China has chosen 16 cities to pilot reform of government-run hospitals in an effort to ease public complaint of rising medical bills, according to an official circular released on Tuesday.

The cities are required to establish a reasonable, effective and optimized medical service system, and to fully motivate all medical workers to provide the public with safe, effective, convenient and affordable medical services, according to the document.

Public hospitals must retain its goal of serving the public interests and their top priority should be protecting people's health, said the document, jointly issued by five ministries including the Ministry of Health.

The cities, including six in central China, six in the east and four in the west, were asked to start the reform from this year.

China in April 2009 unveiled a blueprint for health-care over the next decade, kicking off a much-anticipated reform to fix its ailing medical system. The core principle of the reform is to provide basic health care as a "public service" to the people.

Health Minister Chen Zhu said serving the public interests should be underscored in the health care reform and the public hospitals should play a leading role in it.

MOH statistics show that China had about 14,000 public hospitals nationwide by November 2009.

Li Ling, prof. with the China Center for Economic Research of Peking University, said the reform meant public hospitals would return to its nature of serving the public rather than making money.

"This is key to solving the complaints of costly medical service," Li said.

Public hospitals in China enjoyed full government funding before 1985. Since then the situation changed as public hospitals embarked on a market-oriented reform as economic reform and opening up policy adopted in late 1978 deepened in the country.

"Public hospitals were allowed to make profits to invigorate themselves since then," said Xie Pengyan, professor of Peking University First Hospital. "Our hospital grew fast and my income increased remarkably since that year."

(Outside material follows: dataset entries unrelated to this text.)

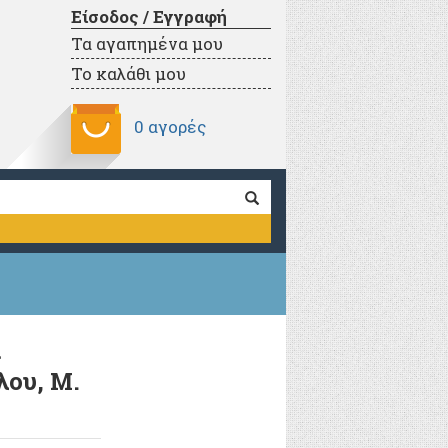
Είσοδος / Εγγραφή
Τα αγαπημένα μου
Το καλάθι μου
0 αγορές
ι
λου, Μ.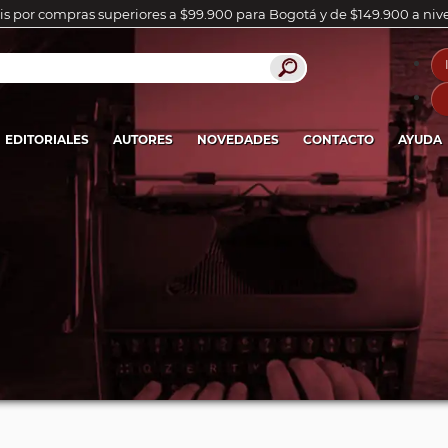
is por compras superiores a $99.900 para Bogotá y de $149.900 a niv
EDITORIALES
AUTORES
NOVEDADES
CONTACTO
AYUDA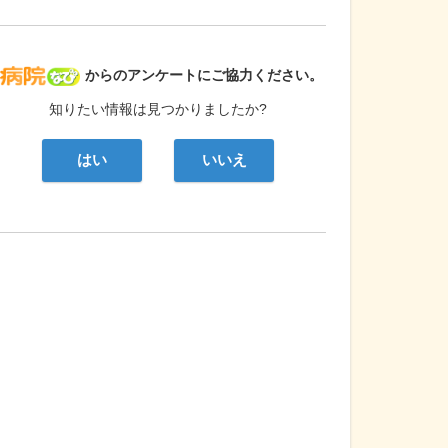
病院なび
からのアンケートにご協力ください。
知りたい情報は見つかりましたか?
はい
いいえ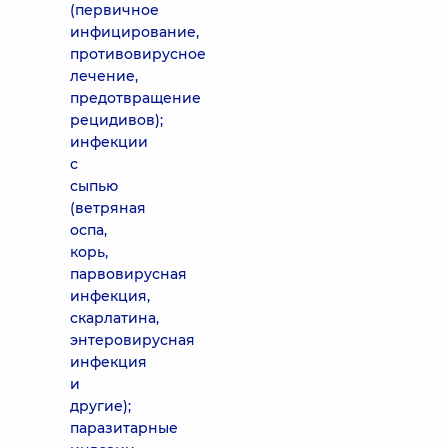
(первичное
инфицирование,
противовирусное
лечение,
предотвращение
рецидивов);
инфекции
с
сыпью
(ветряная
оспа,
корь,
парвовирусная
инфекция,
скарлатина,
энтеровирусная
инфекция
и
другие);
паразитарные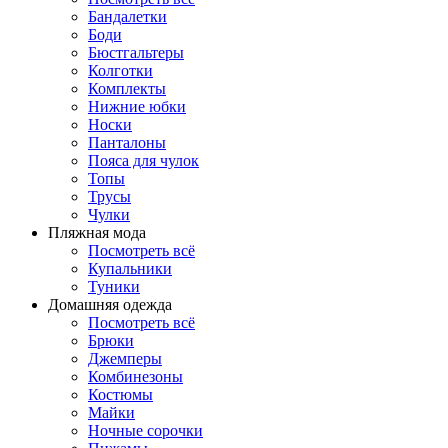
Бандалетки
Боди
Бюстгальтеры
Колготки
Комплекты
Нижние юбки
Носки
Панталоны
Поясa для чулок
Топы
Трусы
Чулки
Пляжная мода
Посмотреть всё
Купальники
Туники
Домашняя одежда
Посмотреть всё
Брюки
Джемперы
Комбинезоны
Костюмы
Майки
Ночные сорочки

Analysts said the market-oriented reform had greatly improved medical service to some extent. But the fact that hospitals operated using profits from medical services and drug prescriptions also resulted in soaring medical costs.

According to the circular, public hospitals will not be allowed to make profit from drug prescriptions. They should operate on government funding and charges from medical services.

The document also said that efforts should be made to strengthen hospitals in rural areas. Public hospitals are required to train medical workers for grassroot medical institutions.